Thank you – this was very informative. Please keep the tutorials coming asap! 🙂
I am glad you enjoy. The next video is underway.
God bless you dude, hey im wondering why i can’t watch your videos now, yesterday i could, but i don’t know what’s happenning right now, do i need any addon?
-Thank you, blessings-
These videos have been really helpful 🙂
Cheers!
Working my way through the course. Really, can’t say thanks enough.
Question on this video: it seems cutoff at the very end. Given your consistent pattern, it’s likely just a couple of words, but wanted to make sure I wasn’t missing anything.
You are correct. I need to fix this.
Hey,
First of all thanks for this it has been really helpful and hopefully I will learn how to make some games will I’m on winter break.
Any who, it is saying that the video was taken down my the user 🙁
Thanks for letting me know. It is fixed now
hi! first thing: my apologies for my english.
Your course is amazing!! all those collision detection methods, background styles, etc…, really awesome, thanks for your work!!.
In the other hand, i’m spanish, and it’s a bit difficult to me understand you in the videos, (hehehe, i have to work my english), so, in this video, i can’t understand why the square is drawn without hit any key when you activates the timer. The drawing code is in the same line after all.
I believe I understand your question. Basically, since the timer is now running (it runs automatically) we don’t need to hit a button to get things to draw. The events start firing off right away.
great vid, thnx
is there any way to make the square move at a constant speed: its now moving at 10 pixels/fps both x direction and y direction. but if you press like UP-key and LEFT-KEY its speed will increase to squareroot 200 pixels/fps witch is about 14 pixels/fps. is there anyway to also make it move diogonaly at 10 pixels/fps?
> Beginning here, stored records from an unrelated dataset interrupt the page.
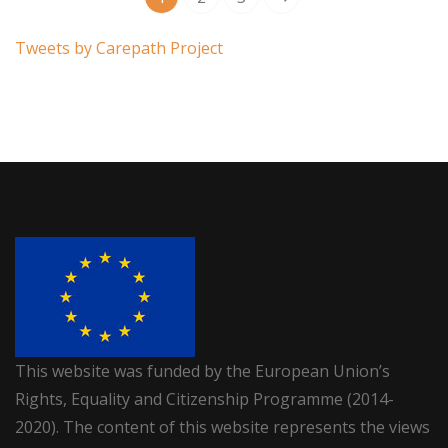
Tweets by Carepath Project
This website was funded by the European Union’s
Rights, Equality and Citizenship Programme (2014-
2020). The content of this website represents the views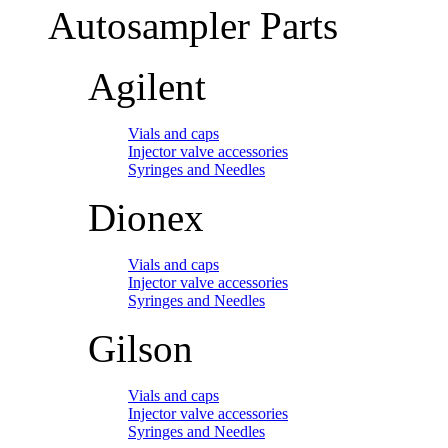
Autosampler Parts
Agilent
Vials and caps
Injector valve accessories
Syringes and Needles
Dionex
Vials and caps
Injector valve accessories
Syringes and Needles
Gilson
Vials and caps
Injector valve accessories
Syringes and Needles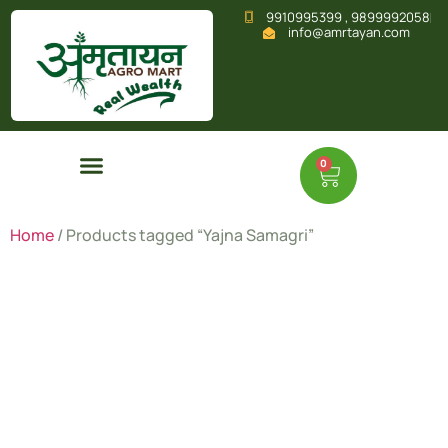
9910995399 , 9899992058
info@amrtayan.com
0
Home
/ Products tagged “Yajna Samagri”
Yajna
Samagri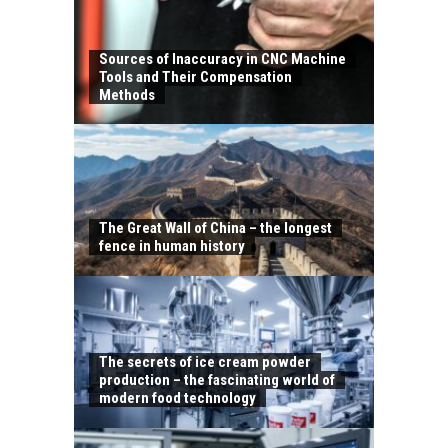
Sources of Inaccuracy in CNC Machine
Tools and Their Compensation
Methods
The Great Wall of China – the longest
fence in human history
The secrets of ice cream powder
production – the fascinating world of
modern food technology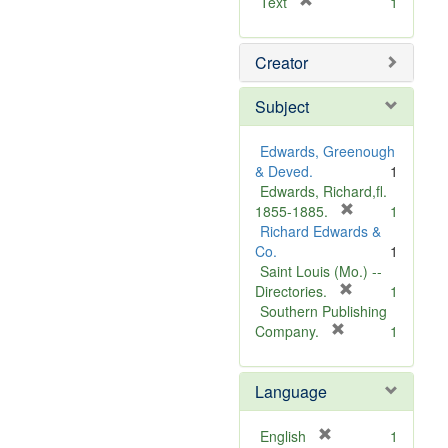
[
Text
1
r
e
Creator
m
o
v
Subject
e
]
Edwards, Greenough
& Deved.
1
Edwards, Richard,fl.
[
1855-1885.
1
r
Richard Edwards &
e
Co.
1
m
Saint Louis (Mo.) --
o
[
Directories.
1
r
v
Southern Publishing
e
e
[
Company.
1
r
m
]
e
o
Language
m
v
o
e
v
]
[
English
1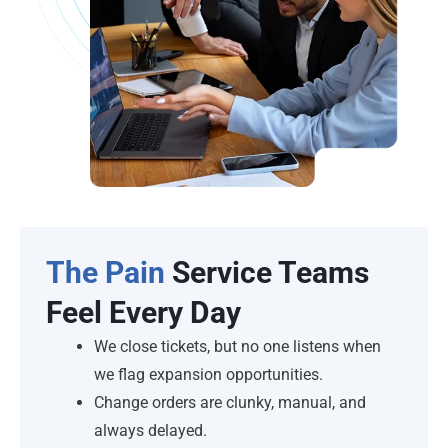
The Pain
Service Teams
Feel Every Day
We close tickets, but no one listens when
we flag expansion opportunities.
Change orders are clunky, manual, and
always delayed.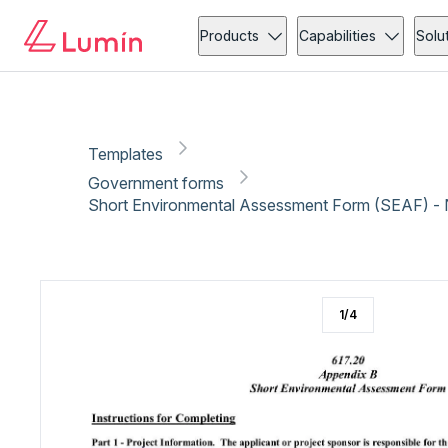
Government forms
Community action
Copy link
Report
Ready for secure eSigning with Lumin Sign
Products
Capabilities
Solu
Templates
Government forms
Short Environmental Assessment Form (SEAF) -
1
/
4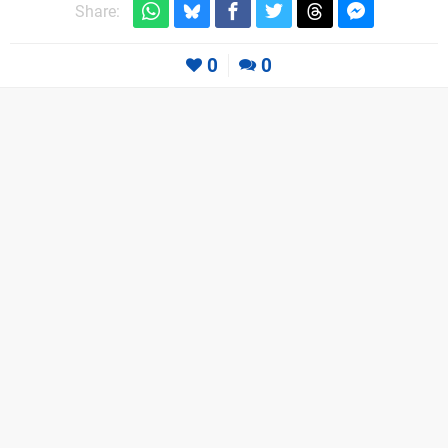
Share:
0
0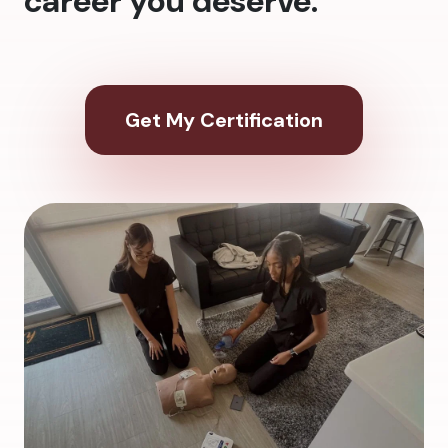
career you deserve.
Get My Certification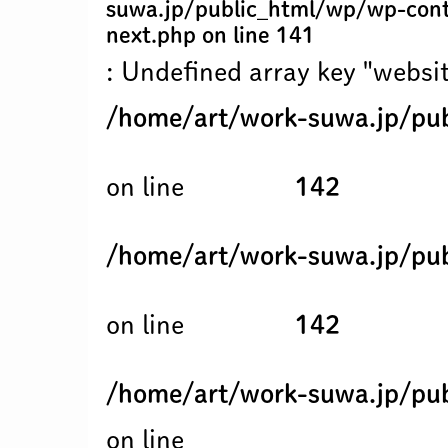
suwa.jp/public_html/wp/wp-cont
next.php
on line
141
: Undefined array key "websit
/home/art/work-suwa.jp/pub
on line
142
/home/art/work-suwa.jp/pub
on line
142
/home/art/work-suwa.jp/pub
on line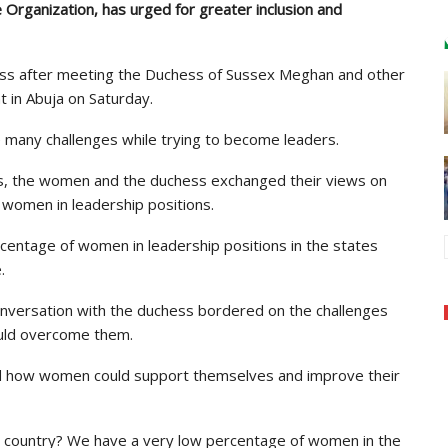
Organization, has urged for greater inclusion and
ress after meeting the Duchess of Sussex Meghan and other
 in Abuja on Saturday.
 many challenges while trying to become leaders.
ns, the women and the duchess exchanged their views on
women in leadership positions.
centage of women in leadership positions in the states
.
onversation with the duchess bordered on the challenges
uld overcome them.
ed how women could support themselves and improve their
 country? We have a very low percentage of women in the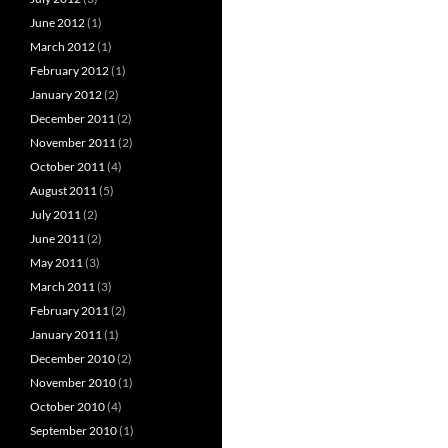
June 2012
(1)
March 2012
(1)
February 2012
(1)
January 2012
(2)
December 2011
(2)
November 2011
(2)
October 2011
(4)
August 2011
(5)
July 2011
(2)
June 2011
(2)
May 2011
(3)
March 2011
(3)
February 2011
(2)
January 2011
(1)
December 2010
(2)
November 2010
(1)
October 2010
(4)
September 2010
(1)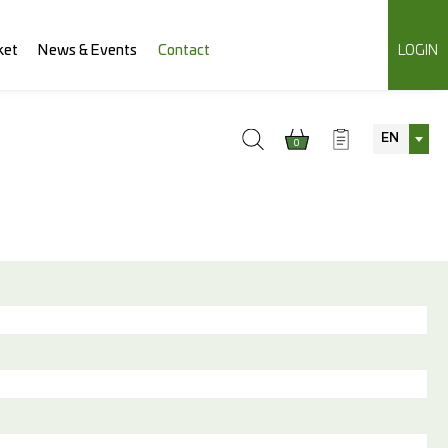
ket
News & Events
Contact
LOGIN
EN
0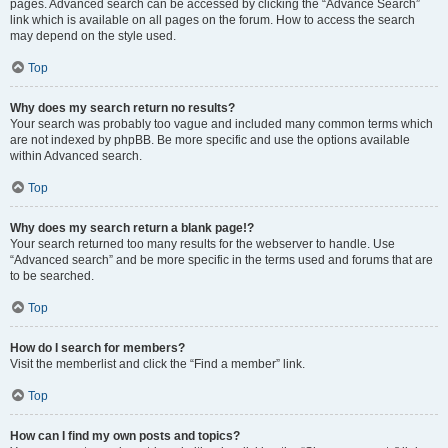
pages. Advanced search can be accessed by clicking the “Advance Search”
link which is available on all pages on the forum. How to access the search
may depend on the style used.
Top
Why does my search return no results?
Your search was probably too vague and included many common terms which
are not indexed by phpBB. Be more specific and use the options available
within Advanced search.
Top
Why does my search return a blank page!?
Your search returned too many results for the webserver to handle. Use
“Advanced search” and be more specific in the terms used and forums that are
to be searched.
Top
How do I search for members?
Visit the memberlist and click the “Find a member” link.
Top
How can I find my own posts and topics?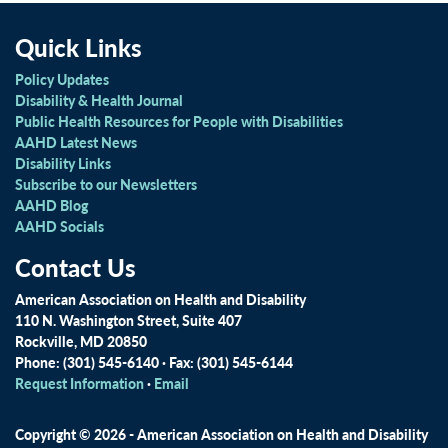
Quick Links
Policy Updates
Disability & Health Journal
Public Health Resources for People with Disabilities
AAHD Latest News
Disability Links
Subscribe to our Newsletters
AAHD Blog
AAHD Socials
Contact Us
American Association on Health and Disability
110 N. Washington Street, Suite 407
Rockville, MD 20850
Phone: (301) 545-6140 · Fax: (301) 545-6144
Request Information
·
Email
Copyright © 2026 - American Association on Health and Disability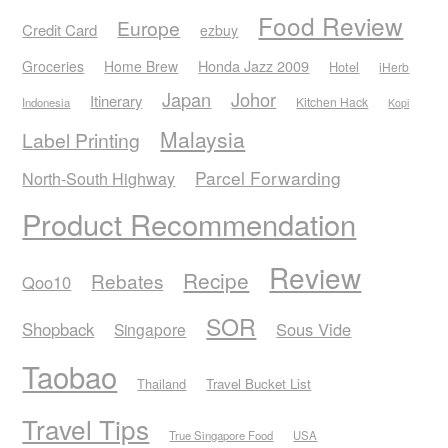
Food Review
Europe
Credit Card
ezbuy
Honda Jazz 2009
Groceries
Home Brew
Hotel
iHerb
Japan
Johor
Itinerary
Kitchen Hack
Indonesia
Kopi
Malaysia
Label Printing
Parcel Forwarding
North-South Highway
Product Recommendation
Review
Recipe
Rebates
Qoo10
SOR
Shopback
Sous Vide
Singapore
Taobao
Thailand
Travel Bucket List
Travel Tips
True Singapore Food
USA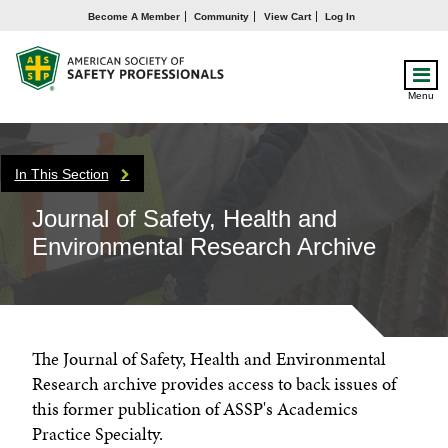
Become A Member
Community
View Cart
Log In
Menu
In This Section
Journal of Safety, Health and
Environmental Research Archive
The Journal of Safety, Health and Environmental
Research archive provides access to back issues of
this former publication of ASSP's Academics
Practice Specialty.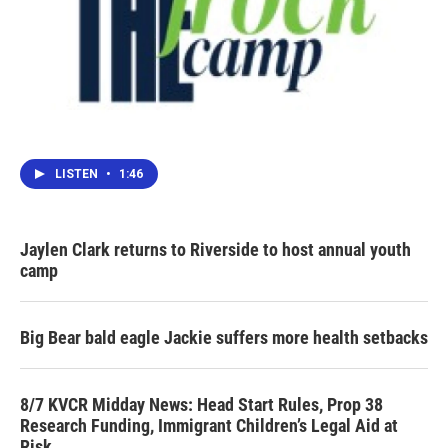
LISTEN
•
1:46
Jaylen Clark returns to Riverside to host annual youth
camp
Big Bear bald eagle Jackie suffers more health setbacks
8/7 KVCR Midday News: Head Start Rules, Prop 38
Research Funding, Immigrant Children’s Legal Aid at
Risk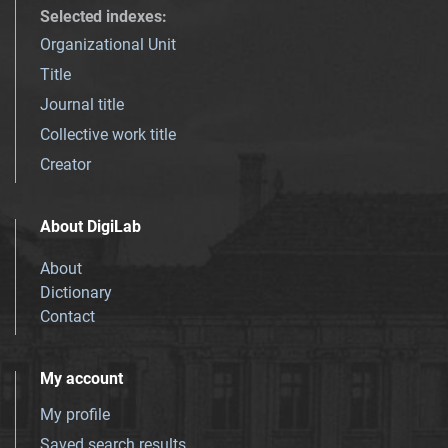
Selected indexes
:
Organizational Unit
Title
Journal title
Collective work title
Creator
About DigiLab
About
Dictionary
Contact
My account
My profile
Saved search results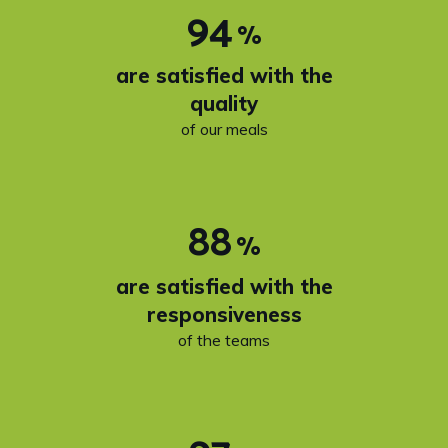
94
%
are satisfied with the
quality
of our meals
88
%
are satisfied with the
responsiveness
of the teams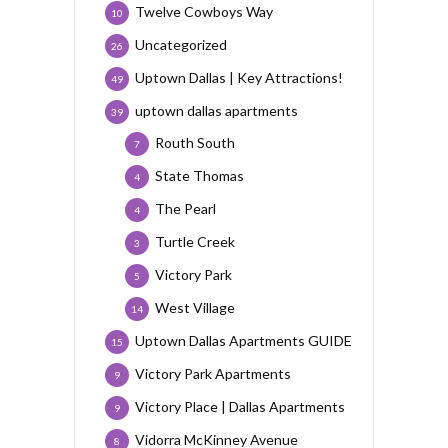
Twelve Cowboys Way
10
Uncategorized
26
Uptown Dallas | Key Attractions!
49
uptown dallas apartments
39
Routh South
7
State Thomas
4
The Pearl
4
Turtle Creek
3
Victory Park
5
West Village
14
Uptown Dallas Apartments GUIDE
15
Victory Park Apartments
9
Victory Place | Dallas Apartments
9
Vidorra McKinney Avenue
8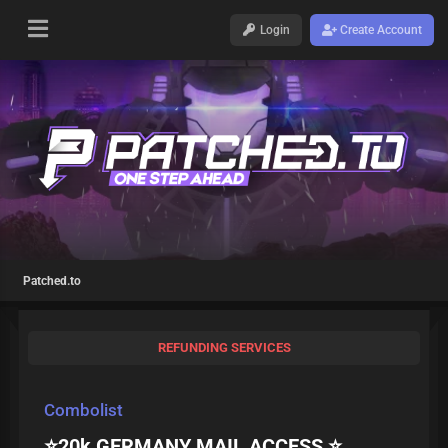
Login
Create Account
Patched.to
REFUNDING SERVICES
Combolist
⭐20k GERMANY MAIL ACCESS ⭐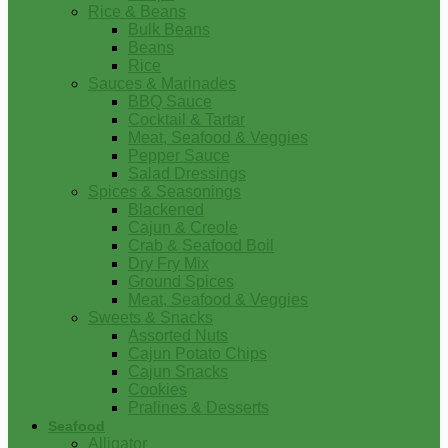
Rice & Beans
Bulk Beans
Beans
Rice
Sauces & Marinades
BBQ Sauce
Cocktail & Tartar
Meat, Seafood & Veggies
Pepper Sauce
Salad Dressings
Spices & Seasonings
Blackened
Cajun & Creole
Crab & Seafood Boil
Dry Fry Mix
Ground Spices
Meat, Seafood & Veggies
Sweets & Snacks
Assorted Nuts
Cajun Potato Chips
Cajun Snacks
Cookies
Pralines & Desserts
Seafood
Alligator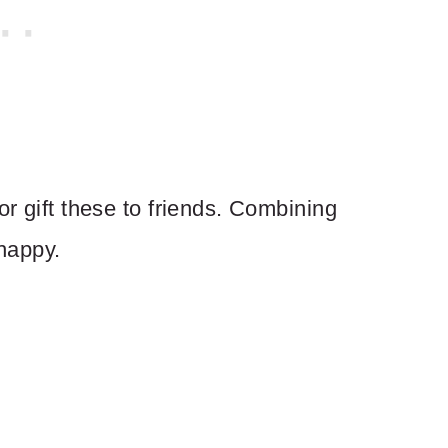
or gift these to friends. Combining
happy.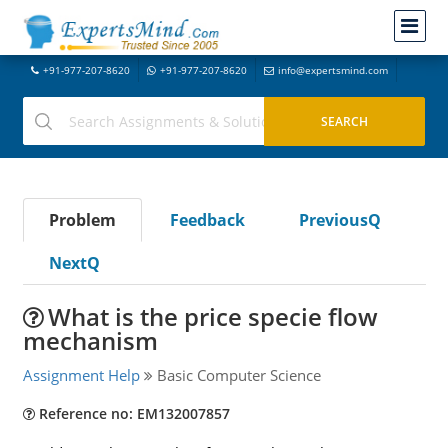
+91-977-207-8620
+91-977-207-8620
info@expertsmind.com
Problem
Feedback
PreviousQ
NextQ
What is the price specie flow
mechanism
Assignment Help
Basic Computer Science
Reference no: EM132007857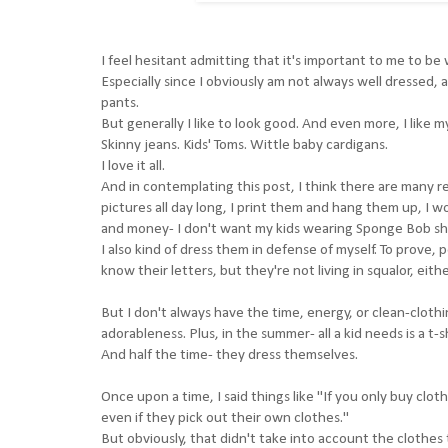
I feel hesitant admitting that it's important to me to be
Especially since I obviously am not always well dressed, an
pants.
But generally I like to look good. And even more, I like my 
Skinny jeans. Kids' Toms. Wittle baby cardigans.
I love it all.
And in contemplating this post, I think there are many r
pictures all day long, I print them and hang them up, I w
and money- I don't want my kids wearing Sponge Bob shi
I also kind of dress them in defense of myself. To prove,
know their letters, but they're not living in squalor, eit
But I don't always have the time, energy, or clean-cloth
adorableness. Plus, in the summer- all a kid needs is a t-shi
And half the time- they dress themselves.
Once upon a time, I said things like "If you only buy cloth
even if they pick out their own clothes."
But obviously, that didn't take into account the clothe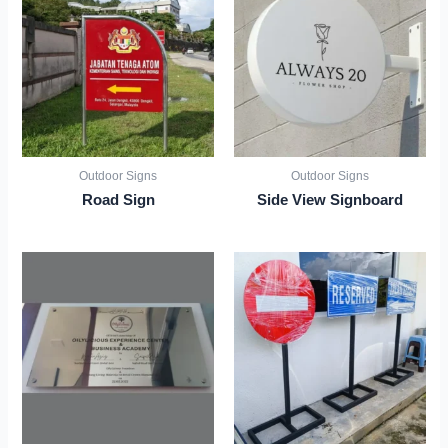
Outdoor Signs
Outdoor Signs
Road Sign
Side View Signboard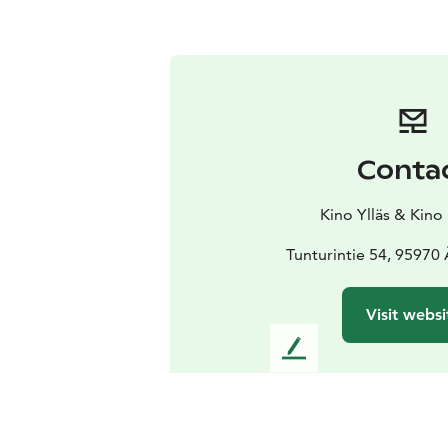
Conta
Kino Ylläs & Kino
Tunturintie 54, 95970
Visit websi
L
e
a
v
e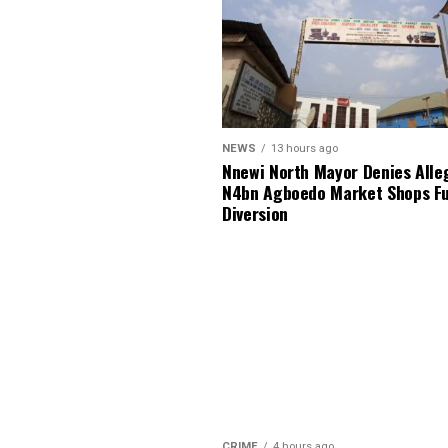
NEWS
13 hours ago
Nnewi North Mayor Denies Alle
N4bn Agboedo Market Shops F
Diversion
CRIME
4 hours ago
Sure is. I cover angular velocity at some point. I think it is in the “gravity demo” in the sprite section. Keep watching.
Hi Mike,
I’m working on a game that is based off of your code and when I run the game, it uses over 100% of the CPU. I have to run ./a.out a random number of times in order for my game to run. I’m new to Allegro, but I would think this has something to do with the timing. Here is the timer related code that i have and then I destroy the timer at the end. I’m not sure if this is enough of my code for you to determine what is wrong or not.
Thanks!
Nicki
// Syncing various events
al_register_event_source(event_queue, al_get_display_event_source(display));
al_register_event_source(event_queue, al_get_timer_event_source(timer));
al_register_event_source(event_queue, al_get_keyboard_event_source());
// Sets the background color
al_clear_to_color(al_map_rgb(0,0,0));
// Draws the start screen image
// Arguments: image,dx,dy,flags
al_draw_bitmap(imageStartScreen,0,0,0);
// Rotates the two buffers
al_flip_display();
// Plays and loops the music until the window closes
al_play_sample(music, 1.0, 0.0,1.0,ALLEGRO_PLAYMODE_LOOP,NULL);
// Starts the game timer
al_start_timer(timer);
// Starts the game window and stops when it is closed
while(!done)
{
int step = 4;
// Create a new variable and then wait for an event to occur
ALLEGRO_EVENT ev;
al_wait_for_event(event_queue, &ev);
// Counter to alternate “press start” every second
pressSpace = fpsCounter(countStart, FPS);
// Timer trigered event for the game logic
if(ev.type == ALLEGRO_EVENT_TIMER)
{
redraw = true;
}
how does al_is_event_queue_empty(event_queue) works in this example? it should prevent programm from redrawing the screen if nothing changed, right? but for me it is always redrawing it,i’ve made the counter to see it. so i replaced this:
if(redraw && al_is_event_queue_empty(event_queue))
with this:
if(redraw && (keys[UP] || keys[DOWN] || keys[RIGHT] || keys[LEFT]))
that’s how i stopped it from redrawing screen all the time. but there should be a better way, right?
i know you explained why the rendering code should not be placed within the eventHandling code bt i am afraid i didn’t understand it very well. i know it’s too much to ask bt could you please give a boarder explanation?
tnx in advance sir
1. you said if do not monitor the FPS then 2 things will happen, one of them is with my input the object will move much more quickly than we want it to and also it will move inconstantly.
but when i copied your code, in my program the square actually moved more quickly. this is opposed to what mike said, now i am confused.